Mrs. Canada destined to share her Métis pride

Jul 26 2021, 2:00 pm

The Friendly News is a collaboration between TELUS and Daily Hive. Together, we’re creating a space for important, feel-good community stories to be told, where Canadians can immerse themselves in uplifting news and articles featuring community leaders giving back during a time when we all need it most.

Written for Daily Hive by Brandi Morin, an award-winning Cree/Mohawk/French journalist based in Alberta


In November 2020, Lorelei Higgins, 40, travelled from her home in Calgary, Alberta to Las Vegas, Nevada to compete in the Mrs. Globe Canada pageant. Her goal was to utilize the platform of an international stage to grow her vision of peace building, elevate women’s voices and showcase her culture as a Métis woman. But shock, then elation hit her when she won the title of Mrs. Canada Globe, she told the Daily Hive in late May.

“I barely had words. I was funneling. My crown was crooked,” she laughs while describing her crowning moment.

But behind this climactic scene the reminder of Lorelei’s arduous journey uncovering her identity and Métis culture strengthened her drive to inspire others to come into their own.

She didn’t meet her biological father until her early twenties, but says she always had an inkling she was Indigenous.

“I always knew I was Indigenous in my heart, but it was something we never talked about in my family.”

After working up the “courage” to ask her mother about her biological father one day, Lorelei was met with a door slammed in her face. She had just returned from an internship with the Canadian Department of Foreign Affairs and International Trade, Ghost River Rediscovery in Bolivia, working closely with Indigenous community members there. The project focused around leadership, Indigenous human rights and cultural rediscovery. More and more she felt the nudge to discover her own heritage.

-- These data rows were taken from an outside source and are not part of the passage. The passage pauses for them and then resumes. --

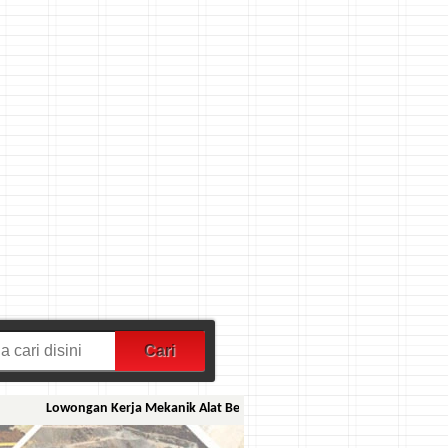
Lowongan Kerja Mekanik Alat Berat PT Kobexindo Tractors Tbk
|
Mining J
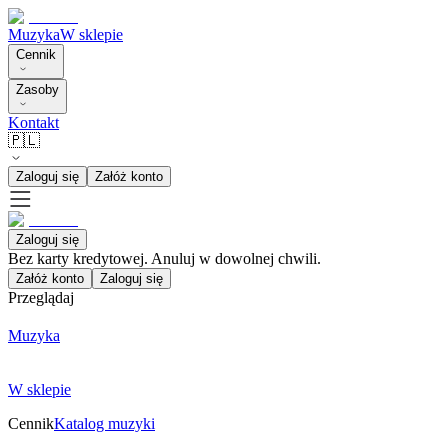
Muzyka
W sklepie
Cennik
Zasoby
Kontakt
🇵🇱
Zaloguj się
Załóż konto
Zaloguj się
Bez karty kredytowej. Anuluj w dowolnej chwili.
Załóż konto
Zaloguj się
Przeglądaj
Muzyka
W sklepie
Cennik
Katalog muzyki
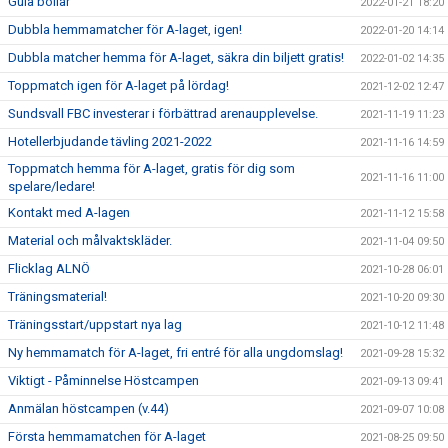
Gula bollar
2022-01-21 18:20
Dubbla hemmamatcher för A-laget, igen!
2022-01-20 14:14
Dubbla matcher hemma för A-laget, säkra din biljett gratis!
2022-01-02 14:35
Toppmatch igen för A-laget på lördag!
2021-12-02 12:47
Sundsvall FBC investerar i förbättrad arenaupplevelse.
2021-11-19 11:23
Hotellerbjudande tävling 2021-2022
2021-11-16 14:59
Toppmatch hemma för A-laget, gratis för dig som
2021-11-16 11:00
spelare/ledare!
Kontakt med A-lagen
2021-11-12 15:58
Material och målvaktskläder.
2021-11-04 09:50
Flicklag ALNÖ
2021-10-28 06:01
Träningsmaterial!
2021-10-20 09:30
Träningsstart/uppstart nya lag
2021-10-12 11:48
Ny hemmamatch för A-laget, fri entré för alla ungdomslag!
2021-09-28 15:32
Viktigt - Påminnelse Höstcampen
2021-09-13 09:41
Anmälan höstcampen (v.44)
2021-09-07 10:08
Första hemmamatchen för A-laget
2021-08-25 09:50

Meanwhile, Lorelei was building relationships with local Métis elders and participated in ceremonies like sweat lodges. The elders, she says, embraced her as one of their own. One elder gave her a Métis sash and said, “Welcome to the family. She said, ‘Lorelei, you’re Métis, and she also said ‘I suspect you’re Ojibwe, but I’m not sure about the rest’. But by this point we had no confirmation that I was Métis.”

A few weeks later her mother called her from Winnipeg.

“She goes, ‘I’m sitting here with your dad. Would you like to talk to him?’’ Her mother had tracked down Lorelei’s father and the two formed an instant bond.

Not long after Lorelei went to Winnipeg to meet him. He waited at the airport with a bouquet of roses. She remembers it being “so obvious” she was his daughter; they had the same bone structure and eyes.

Lorelei Higgins with her father (Image courtesy of Lorelei Higgins)

During a dinner conversation later, Lorelei says her father leaned in to let her know he had something to tell her that “might change her perception of us.”

“He’s like, ‘it’s going to be really hard…he’s like, uh, you’re Métis.’ I was like, ‘yay!’”

Her father was initially shocked by her excitement. He had suppressed his Indigenous identity of being Cree and Ojibwe for most of his life at the direction of his mother who was threatened by racism, discrimination and feared her children would be taken by child welfare authorities.

“So, he grew up with the idea that at any point he could be taken away…my grandmother would say things like, never tell anyone, because they’ll take you away from me.”

Since then, the generational stigmas that plagued her father’s Red River Métis family are fading, adds Lorelei.

“I feel like it’s finally healing-like one of the most important things I do is to bring truth and courage to talk about it.”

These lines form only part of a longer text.